▶ **Data shown**

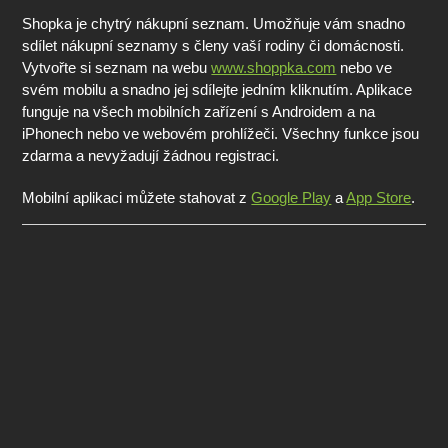
Shopka je chytrý nákupní seznam. Umožňuje vám snadno
sdílet nákupní seznamy s členy vaší rodiny či domácnosti.
Vytvořte si seznam na webu
www.shoppka.com
nebo ve
svém mobilu a snadno jej sdílejte jedním kliknutím. Aplikace
funguje na všech mobilních zařízení s Androidem a na
iPhonech nebo ve webovém prohlížeči. Všechny funkce jsou
zdarma a nevyžadují žádnou registraci.
Mobilní aplikaci můžete stahovat z
Google Play
a
App Store
.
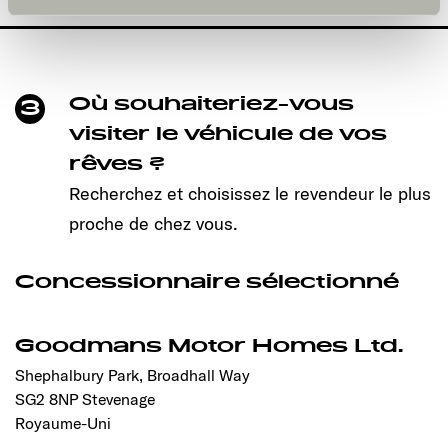
und kann jederzeit über die Einstellungen widerrufen
werden. Klicken Sie auf Ablehnen, werden nur die
notwendigen Cookies auf der Webseite gesetzt, die für
den störungsfreien Betrieb der Webseite und die
Ermöglichung der Seitennavigation erforderlich sind.
Où souhaiteriez-vous
3
visiter le véhicule de vos
rêves ?
Recherchez et choisissez le revendeur le plus
proche de chez vous.
Concessionnaire sélectionné
Goodmans Motor Homes Ltd.
Shephalbury Park, Broadhall Way
SG2 8NP Stevenage
Royaume-Uni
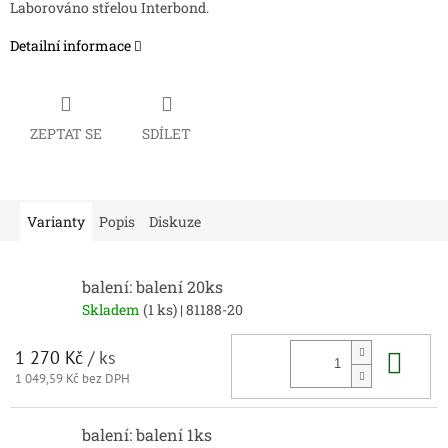
Laborováno střelou Interbond.
Detailní informace
ZEPTAT SE
SDÍLET
Varianty
Popis
Diskuze
balení: balení 20ks
Skladem
(1 ks)
| 81188-20
Do 
1 270 Kč
/ ks
1 049,59 Kč bez DPH
balení: balení 1ks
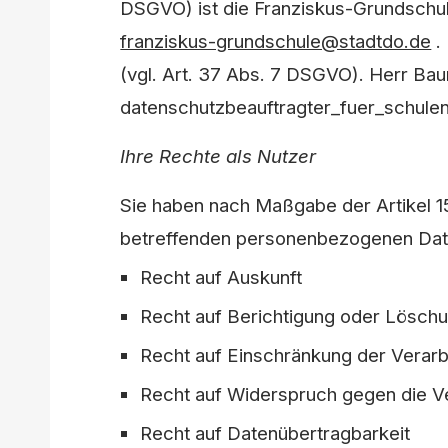
DSGVO) ist die Franziskus-Grundschul
franziskus-grundschule@stadtdo.de
.
(vgl. Art. 37 Abs. 7 DSGVO). Herr Bau
datenschutzbeauftragter_fuer_schule
Ihre Rechte als Nutzer
Sie haben nach Maßgabe der Artikel 15
betreffenden personenbezogenen Da
Recht auf Auskunft
Recht auf Berichtigung oder Lösc
Recht auf Einschränkung der Verar
Recht auf Widerspruch gegen die 
Recht auf Datenübertragbarkeit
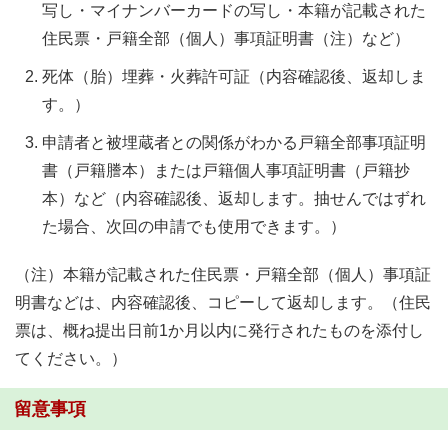
写し・マイナンバーカードの写し・本籍が記載された
住民票・戸籍全部（個人）事項証明書（注）など）
死体（胎）埋葬・火葬許可証（内容確認後、返却しま
す。）
申請者と被埋蔵者との関係がわかる戸籍全部事項証明
書（戸籍謄本）または戸籍個人事項証明書（戸籍抄
本）など（内容確認後、返却します。抽せんではずれ
た場合、次回の申請でも使用できます。）
（注）本籍が記載された住民票・戸籍全部（個人）事項証
明書などは、内容確認後、コピーして返却します。（住民
票は、概ね提出日前1か月以内に発行されたものを添付し
てください。）
留意事項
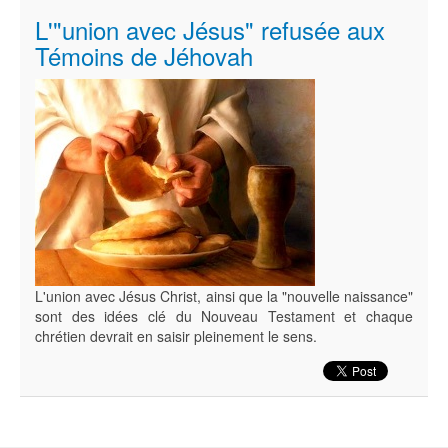
L'"union avec Jésus" refusée aux
Témoins de Jéhovah
L'union avec Jésus Christ, ainsi que la "nouvelle naissance"
sont des idées clé du Nouveau Testament et chaque
chrétien devrait en saisir pleinement le sens.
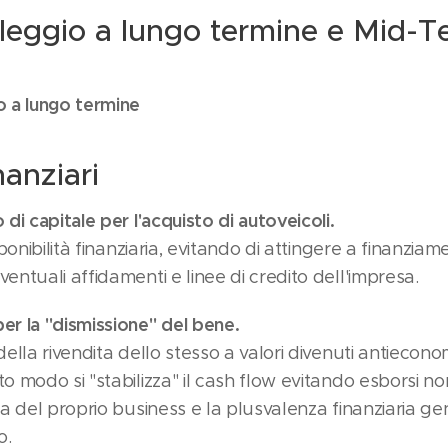
leggio a lungo termine e Mid-T
o a lungo termine
anziari
di capitale per l'acquisto di autoveicoli.
sponibilità finanziaria, evitando di attingere a finanziam
entuali affidamenti e linee di credito dell'impresa.
r la "dismissione" del bene.
ella rivendita dello stesso a valori divenuti antieconomi
o modo si "stabilizza" il cash flow evitando esborsi non
ca del proprio business e la plusvalenza finanziaria g
o.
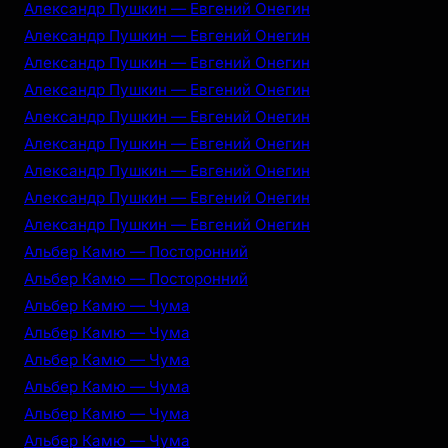
Александр Пушкин — Евгений Онегин
Александр Пушкин — Евгений Онегин
Александр Пушкин — Евгений Онегин
Александр Пушкин — Евгений Онегин
Александр Пушкин — Евгений Онегин
Александр Пушкин — Евгений Онегин
Александр Пушкин — Евгений Онегин
Александр Пушкин — Евгений Онегин
Александр Пушкин — Евгений Онегин
Альбер Камю — Посторонний
Альбер Камю — Посторонний
Альбер Камю — Чума
Альбер Камю — Чума
Альбер Камю — Чума
Альбер Камю — Чума
Альбер Камю — Чума
Альбер Камю — Чума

▶ **Exercise aim**
Go through the entries above and print each one exactly, minus the pictures.

▶ **Your solution**
Shopka je chytrý nákupní seznam. Umožňuje vám snadno
sdílet nákupní seznamy s členy vaší rodiny či domácnosti.
Vytvořte si seznam na webu
www.shoppka.com
nebo ve
svém mobilu a snadno jej sdílejte jedním kliknutím. Aplikace
funguje na všech mobilních zařízení s Androidem a na
iPhonech nebo ve webovém prohlížeči. Všechny funkce jsou
zdarma a nevyžadují žádnou registraci.
Mobilní aplikaci můžete stahovat z
Google Play
a
App Store
.
und kann jederzeit über die Einstellungen widerrufen
werden. Klicken Sie auf Ablehnen, werden nur die
notwendigen Cookies auf der Webseite gesetzt, die für
den störungsfreien Betrieb der Webseite und die
Ermöglichung der Seitennavigation erforderlich sind.
Où souhaiteriez-vous
3
visiter le véhicule de vos
rêves ?
Recherchez et choisissez le revendeur le plus
proche de chez vous.
Concessionnaire sélectionné
Goodmans Motor Homes Ltd.
Shephalbury Park, Broadhall Way
SG2 8NP Stevenage
Royaume-Uni
Laborováno střelou Interbond.
Detailní informace
ZEPTAT SE
SDÍLET
Varianty
Popis
Diskuze
balení: balení 20ks
Skladem
(1 ks)
| 81188-20
Do 
1 270 Kč
/ ks
1 049,59 Kč bez DPH
balení: balení 1ks
DSGVO) ist die Franziskus-Grundschul
franziskus-grundschule@stadtdo.de
.
(vgl. Art. 37 Abs. 7 DSGVO). Herr Bau
datenschutzbeauftragter_fuer_schule
Ihre Rechte als Nutzer
Sie haben nach Maßgabe der Artikel 15
betreffenden personenbezogenen Da
Recht auf Auskunft
Recht auf Berichtigung oder Lösc
Recht auf Einschränkung der Verar
Recht auf Widerspruch gegen die 
Recht auf Datenübertragbarkeit
写し・マイナンバーカードの写し・本籍が記載された
住民票・戸籍全部（個人）事項証明書（注）など）
死体（胎）埋葬・火葬許可証（内容確認後、返却しま
す。）
申請者と被埋蔵者との関係がわかる戸籍全部事項証明
書（戸籍謄本）または戸籍個人事項証明書（戸籍抄
本）など（内容確認後、返却します。抽せんではずれ
た場合、次回の申請でも使用できます。）
（注）本籍が記載された住民票・戸籍全部（個人）事項証
明書などは、内容確認後、コピーして返却します。（住民
票は、概ね提出日前1か月以内に発行されたものを添付し
てください。）
留意事項
L'"union avec Jésus" refusée aux
Témoins de Jéhovah
L'union avec Jésus Christ, ainsi que la "nouvelle naissance"
sont des idées clé du Nouveau Testament et chaque
chrétien devrait en saisir pleinement le sens.
leggio a lungo termine e Mid-T
o a lungo termine
anziari
di capitale per l'acquisto di autoveicoli.
sponibilità finanziaria, evitando di attingere a finanziam
entuali affidamenti e linee di credito dell'impresa.
r la "dismissione" del bene.
ella rivendita dello stesso a valori divenuti antieconomi
o modo si "stabilizza" il cash flow evitando esborsi non
ca del proprio business e la plusvalenza finanziaria g
o.
Александр Пушкин — Евгений Онегин
Александр Пушкин — Евгений Онегин
Александр Пушкин — Евгений Онегин
Александр Пушкин — Евгений Онегин
Александр Пушкин — Евгений Онегин
Александр Пушкин — Евгений Онегин
Александр Пушкин — Евгений Онегин
Александр Пушкин — Евгений Онегин
Александр Пушкин — Евгений Онегин
Альбер Камю — Посторонний
Альбер Камю — Посторонний
Альбер Камю — Чума
Альбер Камю — Чума
Альбер Камю — Чума
Альбер Камю — Чума
Альбер Камю — Чума
Альбер Камю — Чума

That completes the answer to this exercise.